OHSU findings may improve how people with chronic heartburn, precancer of the esophagus are screened

December 04, 2006

Researchers in the Oregon Health & Science University Digestive Health Center are first to report that screening people with chronic heartburn or pre-cancer of the esophagus in an office setting using a "skinny scope" is as accurate, less expensive and less risky than a traditional sedated screening in a procedure room -- and patients prefer it. The findings are published online and in print in this month's issue of the American Journal of Gastroenterology.

The study, led by principal investigator Blair A. Jobe, M.D., a surgeon in the OHSU Digestive Health Center and member of the OHSU Cancer Institute, found that study participants preferred unsedated, small-caliber upper endoscopy, commonly referred to as the skinny scope, to the standard screening method for upper digestive disease, sedated upper endoscopy.

Study participants in Jobe's Esophageal Care Clinic listed a number of reasons for preferring the skinny scope, including not having to undergo anesthesia, not missing a day of work and not having to arrange for transportation to and from home. But the best benefit, according to at least one study participant, was the ability to watch the entire procedure in real time on a color monitor and receive immediate feedback from the clinician.

"There was no pain. My wife and I watched the entire thing. I found it informative and appreciated not having to wait for the anesthesia to wear off to learn the results," said Dennis Murphy, 58, Tigard, Ore. Murphy was diagnosed with Barrett's esophagus, a precursor to cancer, four years ago. As part of the study protocol, he underwent both procedures on separate occasions. At the end of the study, he said he preferred the skinny scope and would request it at his next checkup.

With approximately 10 million Americans struggling with chronic heartburn, also known as GERD (gastroesophageal reflux disease) -- a condition closely associated with the development of one of the most lethal forms of cancer: esophageal cancer -- the need for a cost-effective screening and surveillance system was long apparent to Jobe, who also is an associate professor of surgery in the OHSU School of Medicine, Portland Veterans Affairs Medical Center.
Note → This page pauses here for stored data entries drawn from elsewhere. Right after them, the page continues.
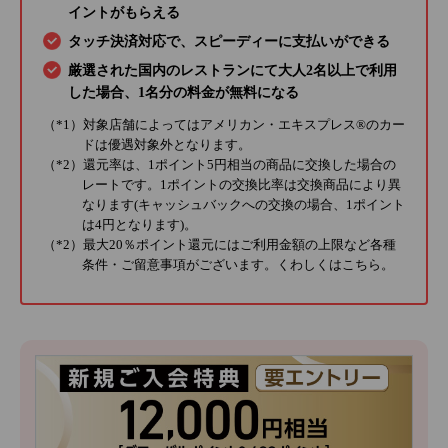
イントがもらえる
タッチ決済対応で、スピーディーに支払いができる
厳選された国内のレストランにて大人2名以上で利用
した場合、1名分の料金が無料になる
（*1）対象店舗によってはアメリカン・エキスプレス®のカー
ドは優遇対象外となります。
（*2）還元率は、1ポイント5円相当の商品に交換した場合の
レートです。1ポイントの交換比率は交換商品により異
なります(キャッシュバックへの交換の場合、1ポイント
は4円となります)。
（*2）最大20％ポイント還元にはご利用金額の上限など各種
条件・ご留意事項がございます。くわしくは
こちら
。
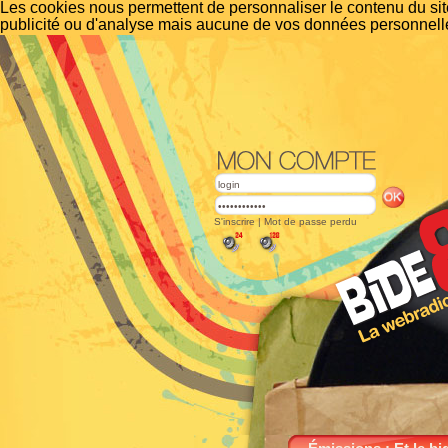
Les cookies nous permettent de personnaliser le contenu du site
publicité ou d'analyse mais aucune de vos données personnelle
S'inscrire
|
Mot de passe perdu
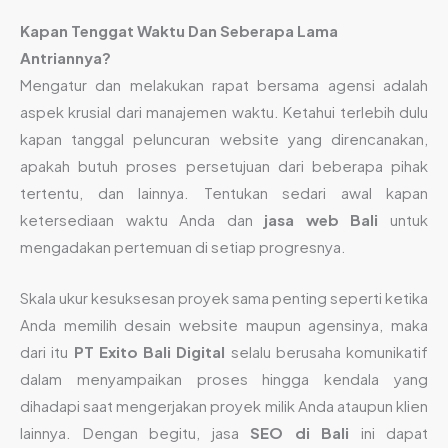
Kapan Tenggat Waktu Dan Seberapa Lama
Antriannya?
Mengatur dan melakukan rapat bersama agensi adalah
aspek krusial dari manajemen waktu. Ketahui terlebih dulu
kapan tanggal peluncuran website yang direncanakan,
apakah butuh proses persetujuan dari beberapa pihak
tertentu, dan lainnya. Tentukan sedari awal kapan
ketersediaan waktu Anda dan
jasa web Bali
untuk
mengadakan pertemuan di setiap progresnya.
Skala ukur kesuksesan proyek sama penting seperti ketika
Anda memilih desain website maupun agensinya, maka
dari itu
PT Exito Bali Digital
selalu berusaha komunikatif
dalam menyampaikan proses hingga kendala yang
dihadapi saat mengerjakan proyek milik Anda ataupun klien
lainnya. Dengan begitu, jasa
SEO di Bali
ini dapat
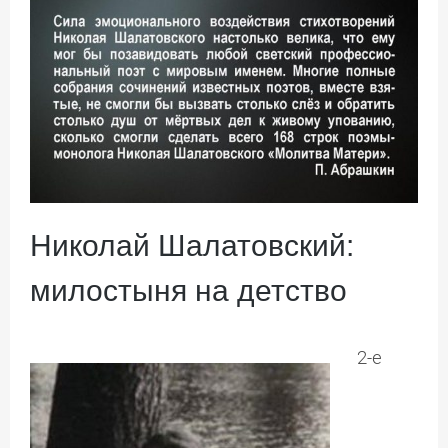
Николай Шалатовский:
милостыня на детство
2-е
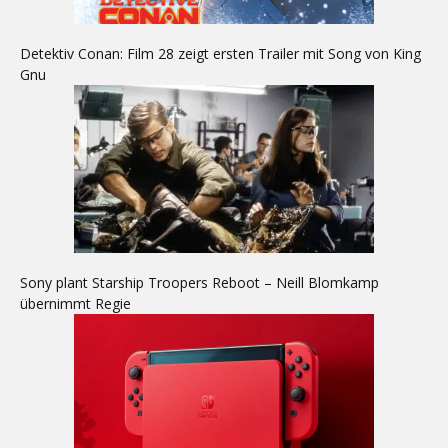
Detektiv Conan: Film 28 zeigt ersten Trailer mit Song von King
Gnu
Sony plant Starship Troopers Reboot – Neill Blomkamp
übernimmt Regie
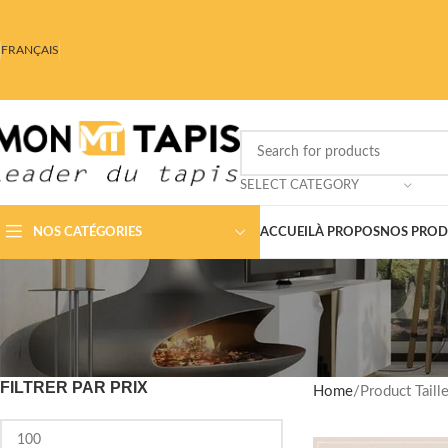
FRANÇAIS
SELECT CATEGORY
NOS CATÉGORIES
ACCUEIL
À PROPOS
NOS PROD
FILTRER PAR PRIX
Home
Product Taill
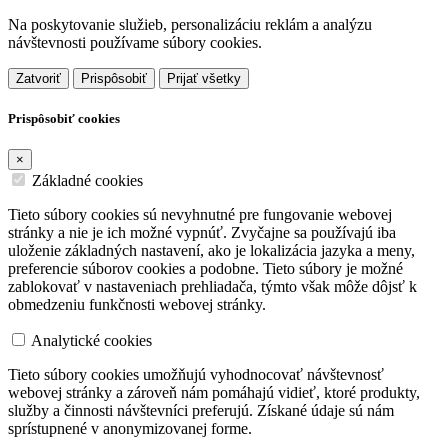
Na poskytovanie služieb, personalizáciu reklám a analýzu
návštevnosti používame súbory cookies.
Zatvoriť
Prispôsobiť
Prijať všetky
Prispôsobiť cookies
×
Základné cookies
Tieto súbory cookies sú nevyhnutné pre fungovanie webovej
stránky a nie je ich možné vypnúť. Zvyčajne sa používajú iba
uloženie základných nastavení, ako je lokalizácia jazyka a meny,
preferencie súborov cookies a podobne. Tieto súbory je možné
zablokovať v nastaveniach prehliadača, týmto však môže dôjsť k
obmedzeniu funkčnosti webovej stránky.
Analytické cookies
Tieto súbory cookies umožňujú vyhodnocovať návštevnosť
webovej stránky a zároveň nám pomáhajú vidieť, ktoré produkty,
služby a činnosti návštevníci preferujú. Získané údaje sú nám
sprístupnené v anonymizovanej forme.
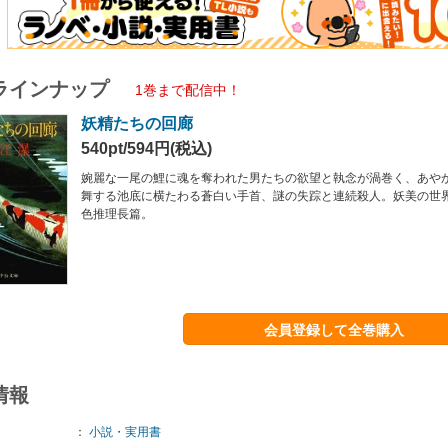
ラインナップ
1巻まで配信中！
妖精たちの回廊
540pt/594円(税込)
婉麗な一尾の鯉に魂を奪われた男たちの欲望と執念が渦巻く、あや
舞する池底に横たわる蒼白い手首、謎の失踪と連続殺人。妖美の世
色推理長篇。
会員登録して全巻購入
情報
：
小説・実用書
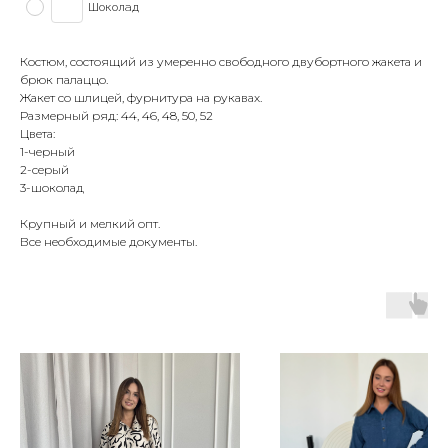
Шоколад
Костюм, состоящий из умеренно свободного двубортного жакета и
брюк палаццо.
Жакет со шлицей, фурнитура на рукавах.
Размерный ряд: 44, 46, 48, 50, 52
Цвета:
1-черный
2-серый
3-шоколад
Крупный и мелкий опт.
Все необходимые документы.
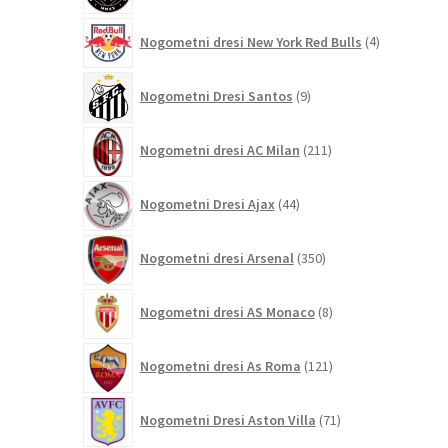
4
Nogometni dresi New York Red Bulls
4
izdelki
9
Nogometni Dresi Santos
9
izdelkov
211
Nogometni dresi AC Milan
211
izdelkov
44
Nogometni Dresi Ajax
44
izdelkov
350
Nogometni dresi Arsenal
350
izdelkov
8
Nogometni dresi AS Monaco
8
izdelkov
121
Nogometni dresi As Roma
121
izdelkov
71
Nogometni Dresi Aston Villa
71
izdelkov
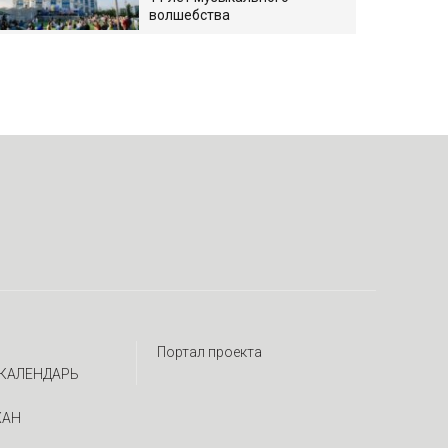
волшебства
Портал проекта
КАЛЕНДАРЬ
ЖАН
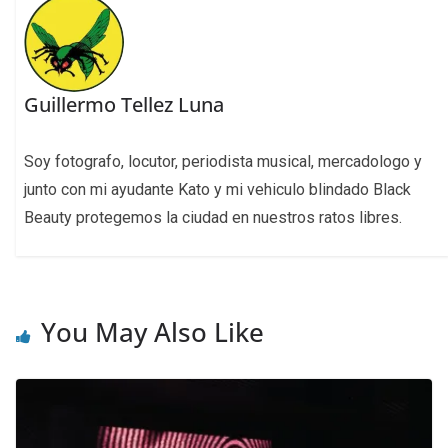
Guillermo Tellez Luna
Soy fotografo, locutor, periodista musical, mercadologo y
junto con mi ayudante Kato y mi vehiculo blindado Black
Beauty protegemos la ciudad en nuestros ratos libres.
You May Also Like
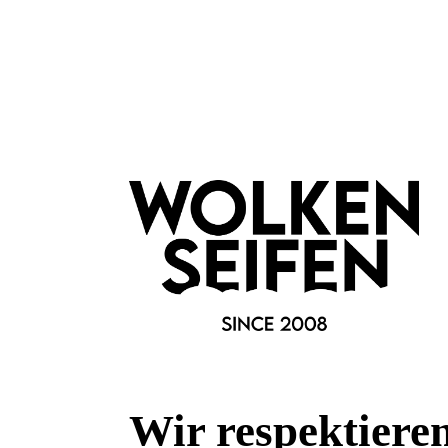
Hinweis zur neuen Vakuum-Verpackung:
Das Pulver wird seit kurzem von Radico vakuumiert, da dadur
Haltbarkeit deutlich verlängert wird. Außerdem ist dadurch z
Mikroben im Pulver bilden können. Ein kleiner Tipp für ein „f
Knete das Pulver vor dem Öffnen mit den Händen etwas durc
etwas. Dann den Beutel nur ein klein wenig an einer Ecke zu
einströmt. Danach das Puder so lange „massieren“ bzw. aufl
aufgelöst haben und das Pulver fein ist. Dann kannst du da
Merkmale
Marke:
Radico
Wir respektiere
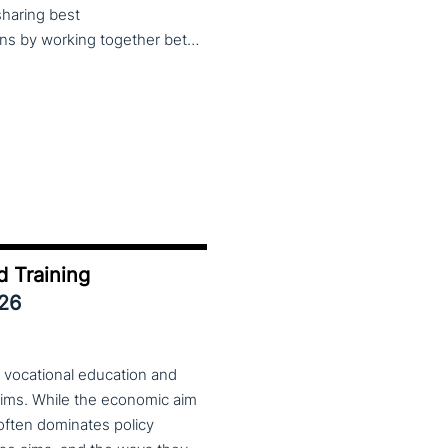
 sharing best
practices, lessons learned and finding creative solutions by working together between VET providers, companies and governments, make sure to put these dates in your calendar. More information about this event will follow in early 2026. Keep an eye on the CoP CoVEs linkedin page and their website (below) for further announcements.
d Training
026
 vocational education and
aims. While the economic aim
 often dominates policy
"However, given the relative rarity of esophageal cancer compared with the high prevalence of GERD," Jobe explained. "Routine screening within the general population using traditional upper endoscopy would be too costly."

Eager to find an economically viable means of screening and monitoring this patient population, Jobe and colleagues endeavored to devise a method that would reduce the cost, inconvenience and complications associated with sedated endoscopy -- and they succeeded.

"This trial has established that unsedated small-caliber endoscopy used in an office setting is technically feasible, well-tolerated and accurate in the screening and diagnosis of Barrett's esophagus. It's a more personal approach and represents the potential to eliminate the infrastructure and costs required for intravenous sedation. It's also more immediate. As soon as you're done, you can tell the patient what you've found."

To perform a sedated upper endoscopy, an endoscope, 9.8 mm in diameter, is passed through the mouth and throat to the esophagus, stomach and small intestine. The procedure requires the resources and infrastructure of an outpatient procedure unit, two assistants, intravenous sedation and post-procedure monitoring, with a total cost in the thousands of dollars. And, as with any procedure for which the patient is sedated, the risk of complications, though rare, is higher.

By comparison, the skinny scope procedure is performed by a single clinician in an office setting and does not require sedation. Patients inhale a topical anesthetic that numbs their nasal passages and throat. The clinician then passes a smaller-caliber endoscope, 4.9 mm in diameter, through the nose, pharynx and throat. The cost for this procedure is in the hundreds of dollars.

Only a handful of centers in the United States routinely employ the skinny scope as part of clinical practice. According to Jobe, this is due in part to the perception that the unsedated skinny scope increases patient anxiety and discomfort. In addition, some endoscopists, unfamiliar with the nasal approach, may lack the skills necessary to perform it. And, up until recently, endoscopes were not long enough to examine the entire upper digestive tract.

One hundred thirty-four men and women with long-standing histories of GERD symptoms and acid-reducing medication use were enrolled in this randomized, cross-over trial. Ninety-eight percent of subjects successfully completed unsedated small-caliber endoscopy (skinny scope) in an office setting. More than 70 percent of participants said they would choose the unsedated skinny scope over the conventional approach on a subsequent endoscopy. The prevalence of Barrett's esophagus discovered by both approaches was equal and there were no undetected cases of cancer.
The National Institutes of Health supported this research.


The National Cancer Institute estimates 13,200 Americans will be diagnosed with esophageal cancer this year and 12,500 will die of the malignancy. Of the new cases, 9,200 will occur in men and 3,100 will occur in women. An estimated 25 million Americans have some form of esophageal disease, the most common of which is gastroesophageal reflux disease (GERD). Patients with severe GERD have a 40 times greater risk of developing esophageal cancer than those without GERD symptoms, a risk similar to that of a cigarette smoker developing lung cancer. That said, for one particular individual with GERD, the risk of esophageal cancers is quite low.